The reason we use prefix indices rather than array indices is that subarray sums are encoded as equality between two prefix positions.
Why it works
At any fixed r, the window [l, r] is the longest suffix ending at r with all prefix sums distinct. Any starting point l' < l ensures that [l', r] must contain a repeated prefix sum, because the repeated occurrence at l-1 and some earlier position is forced inside the segment. Conversely, any l' >= l keeps all prefix sums distinct inside the segment. This creates a clean partition of valid and invalid starting points, making l the exact contribution boundary.
Python Solution
import sys
input = sys.stdin.readline
def solve():
n = int(input())
a = list(map(int, input().split()))
pref = [0] * (n + 1)
for i in range(n):
pref[i + 1] = pref[i] + a[i]
last = {}
l = 0
ans = 0
for r in range(n + 1):
x = pref[r]
if x in last and last[x] >= l:
l = last[x] + 1
last[x] = r
ans += l
print(ans)
if __name__ == "__main__":
solve()
The implementation directly follows the sliding window idea over prefix sums. The critical detail is that we iterate over pref[0..n], not the original array. The map last stores positions of prefix sums, and the pointer l always jumps forward, never backward, ensuring linear complexity.
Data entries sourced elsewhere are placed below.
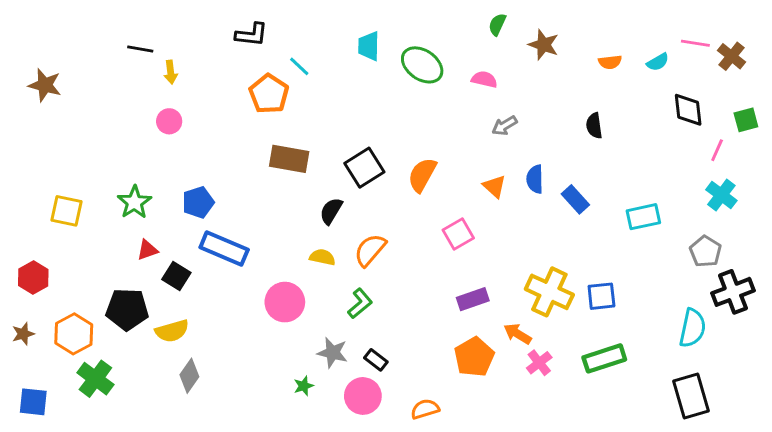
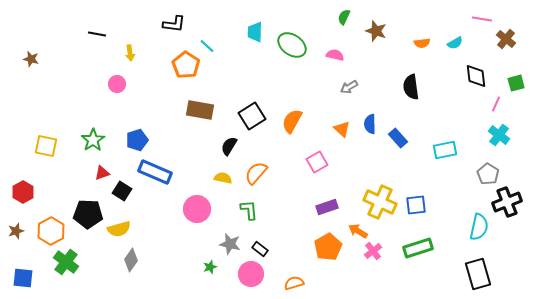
pink line: (695, 43) -> (482, 19), moved
yellow arrow: (171, 72) -> (130, 53), moved
brown star: (45, 85) -> (31, 59), size x0.7
black semicircle: (594, 126) -> (411, 87), size x1.4
green L-shape: (360, 303) -> (249, 210), turned -55

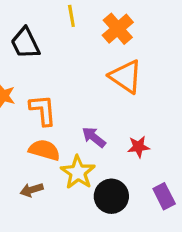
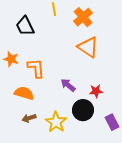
orange semicircle: (44, 150) -> (24, 93), moved
yellow star: (78, 172) -> (56, 122), moved
black circle: (111, 196) -> (83, 110), moved

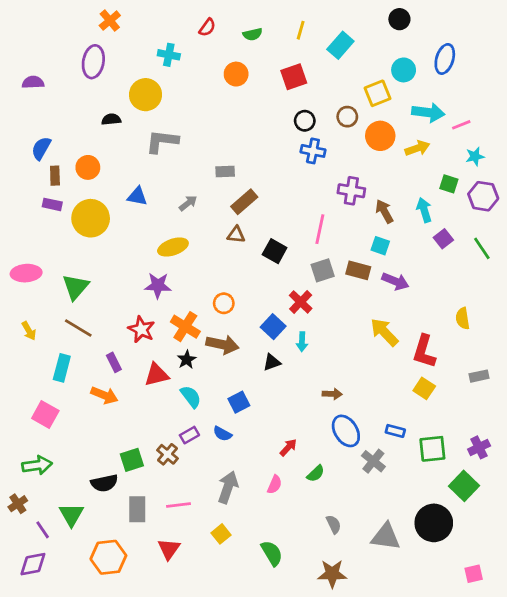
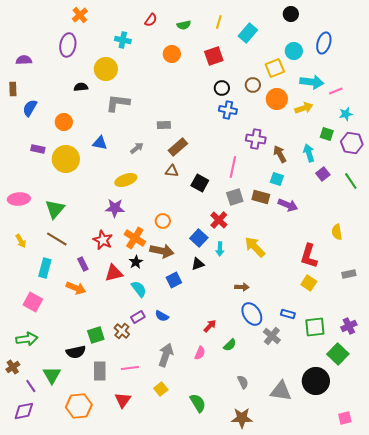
brown rectangle: (55, 176) -> (13, 89), moved
yellow arrow: (384, 332) -> (255, 247), moved
blue square: (239, 402) -> (174, 280), moved

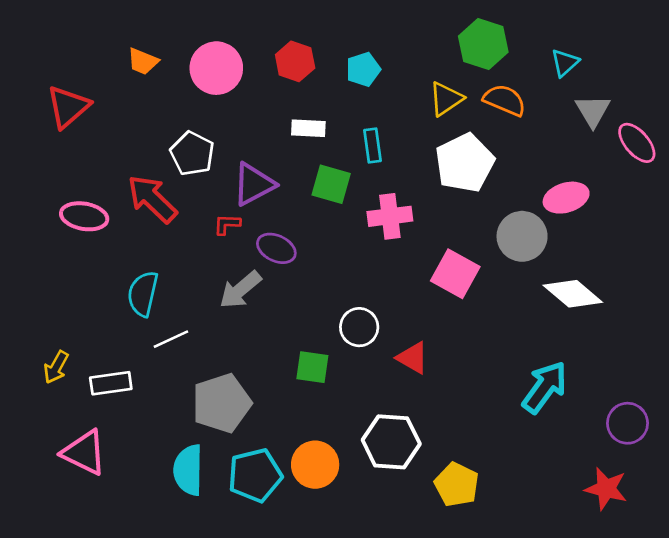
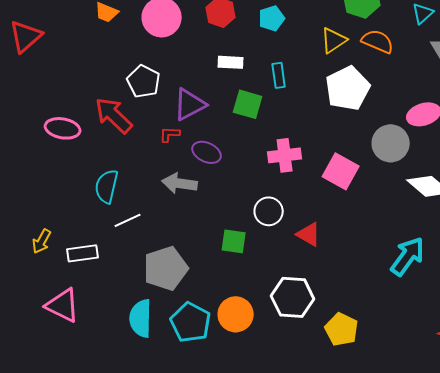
red triangle: (68, 107) -> (26, 36), moved
pink cross: (390, 216) -> (285, 155), moved
gray arrow: (240, 290) -> (180, 183), turned 48
cyan pentagon: (255, 475) -> (191, 322), turned -30

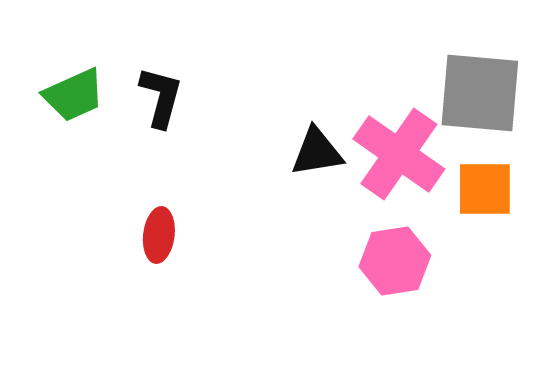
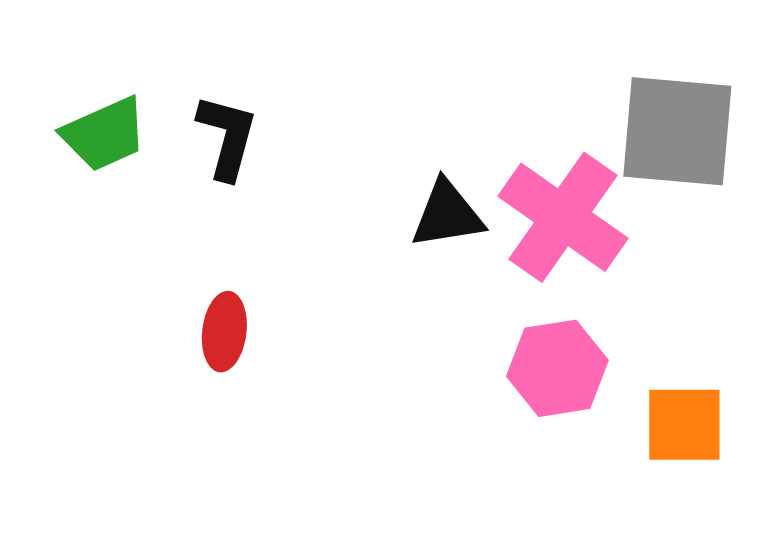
orange square: (485, 189) -> (684, 425), moved

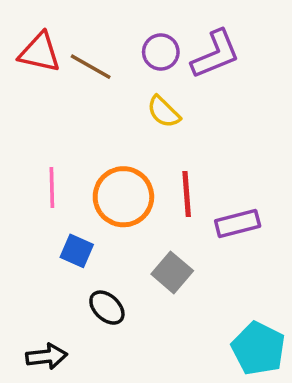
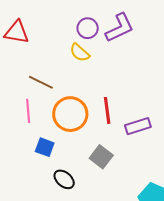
brown line: (91, 67) -> (41, 82), moved
yellow semicircle: (164, 112) -> (80, 53), moved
The accumulation ans += l corresponds to counting all valid starting positions for subarrays ending at each r.
Worked Examples
Example 1
Input:
4
1 -1 1 -1
Prefix sums:
[0, 1, 0, 1, 0]
| r | pref[r] | last map before | l | action | ans |
|---|---|---|---|---|---|
| 0 | 0 | {} | 0 | insert 0 | 0 |
| 1 | 1 | {0:0} | 0 | insert 1 | 0 |
| 2 | 0 | {0:0,1:1} | 1 | duplicate 0 forces l=1 | 1 |
| 3 | 1 | {...} | 2 | duplicate 1 forces l=2 | 3 |
| 4 | 0 | {...} | 3 | duplicate 0 forces l=3 | 6 |
The final answer is 6, showing that many subarrays contain repeated prefix sums, meaning many segments contain a zero-sum subarray.
Example 2
Input:
3
1 2 3
Prefix sums:
[0, 1, 3, 6] all distinct.
| r | pref[r] | l | ans |
|---|---|---|---|
| 0 | 0 | 0 | 0 |
| 1 | 1 | 0 | 0 |
| 2 | 3 | 0 | 0 |
| 3 | 6 | 0 | 0 |
No duplicates ever appear, so l never moves and every segment is invalid in the original sense, giving answer 0.
Complexity Analysis
| Measure | Complexity | Explanation |
|---|---|---|
| Time | O(n) | each prefix index is processed once, and each update of l is monotonic |
| Space | O(n) | hash map stores at most n prefix sums |
The solution fits comfortably within limits for n up to 10^5, since it performs only linear work and constant-time hash operations per step.
Test Cases
import sys, io
def run(inp: str) -> str:
sys.stdin = io.StringIO(inp)
import sys
input = sys.stdin.readline
n = int(input())
a = list(map(int, input().split()))
pref = [0] * (n + 1)
for i in range(n):
pref[i + 1] = pref[i] + a[i]
last = {}
l = 0
ans = 0
for r in range(n + 1):
x = pref[r]
if x in last and last[x] >= l:
l = last[x] + 1
last[x] = r
ans += l
return str(ans)
# all-positive distinct prefix sums
assert run("3\n1 2 3\n") == "0"
# alternating sum
assert run("4\n1 -1 1 -1\n") == "6"
# single element zero
assert run("1\n0\n") == "1"
# all zeros
assert run("3\n0 0 0\n") == "6"
| Test input | Expected output | What it validates |
|---|---|---|
1\n0\n |
1 |
single-element prefix duplicate behavior |
3\n0 0 0\n |
6 |
heavy repetition forces frequent l shifts |
3\n1 2 3\n |
0 |
no prefix collisions case |
4\n1 -1 1 -1\n |
6 |
alternating prefix repetition pattern |
Edge Cases
When all elements are zero, every prefix sum repeats at every step. The algorithm starts with l = 0, and each new 0 forces l to jump to the last occurrence plus one. This creates maximal shifting and produces contributions growing as 0 + 1 + 2 + 3.
When all prefix sums are distinct, the hash map never triggers a reset of l. The window remains maximal, but since no repeated prefix sum exists, every segment is invalid in terms of containing a zero-sum subarray, resulting in zero contributions.
When a single value repeats far apart, such as prefix sums [0, 5, 10, 5, 15], the jump in l happens exactly when the second 5 appears. The pointer skips over all invalid starts at once, which is the key mechanism preventing quadratic behavior.